- [DATA TO EXAMINE]
________
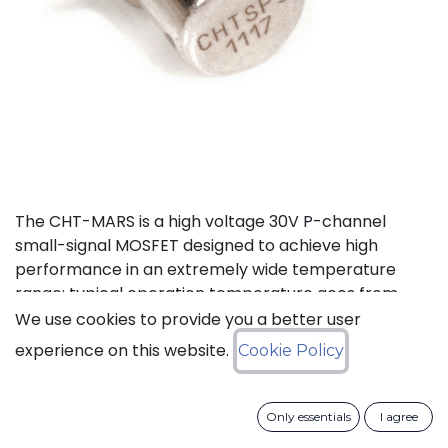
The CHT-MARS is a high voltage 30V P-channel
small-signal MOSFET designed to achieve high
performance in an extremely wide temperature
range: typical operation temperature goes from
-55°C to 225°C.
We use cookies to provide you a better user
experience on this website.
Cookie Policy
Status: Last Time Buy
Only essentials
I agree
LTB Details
________
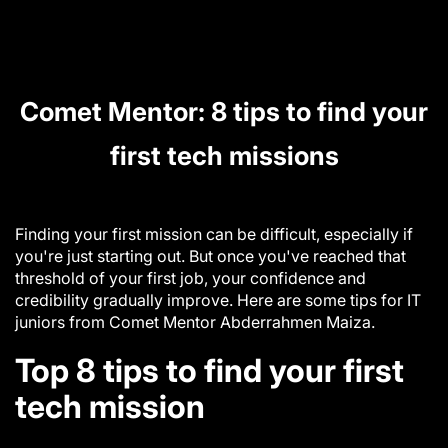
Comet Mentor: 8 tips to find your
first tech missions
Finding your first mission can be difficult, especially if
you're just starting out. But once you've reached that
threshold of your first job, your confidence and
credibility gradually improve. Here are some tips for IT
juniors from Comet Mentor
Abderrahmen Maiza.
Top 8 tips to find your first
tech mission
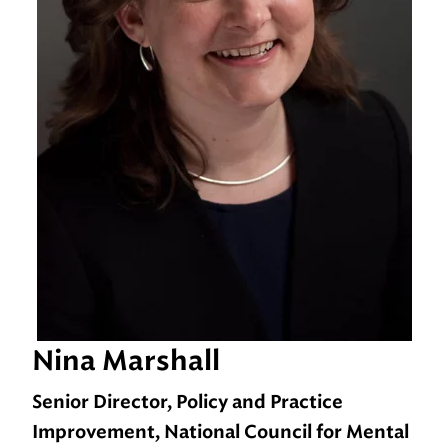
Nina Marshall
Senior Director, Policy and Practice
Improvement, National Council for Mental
________
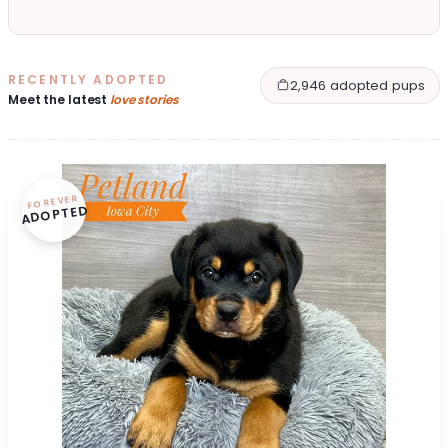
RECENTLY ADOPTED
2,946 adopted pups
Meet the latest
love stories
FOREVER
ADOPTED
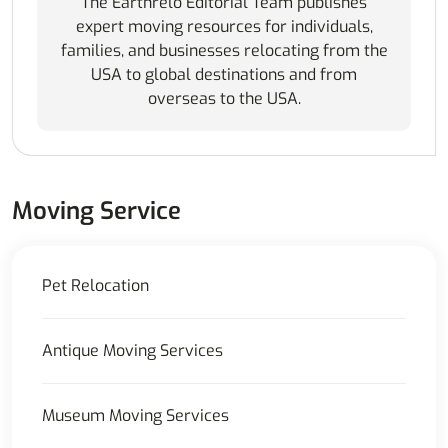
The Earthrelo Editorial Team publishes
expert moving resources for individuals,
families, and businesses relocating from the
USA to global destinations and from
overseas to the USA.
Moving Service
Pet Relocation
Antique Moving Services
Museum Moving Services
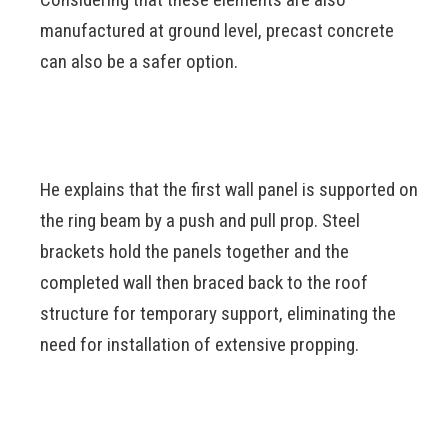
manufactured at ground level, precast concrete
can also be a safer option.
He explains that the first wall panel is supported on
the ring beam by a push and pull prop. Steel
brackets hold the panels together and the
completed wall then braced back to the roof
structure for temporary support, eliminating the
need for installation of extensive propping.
________
- [REQUIRED WORK]
Your answer should consist only of the lines above between the line holding "range: typical operation" and the line holding "LTB Details", inclusive, each transcribed exactly.

- [EXERCISE OUTPUT]
range: typical operation temperature goes from
-55°C to 225°C.
We use cookies to provide you a better user
experience on this website.
Cookie Policy
Status: Last Time Buy
Only essentials
I agree
LTB Details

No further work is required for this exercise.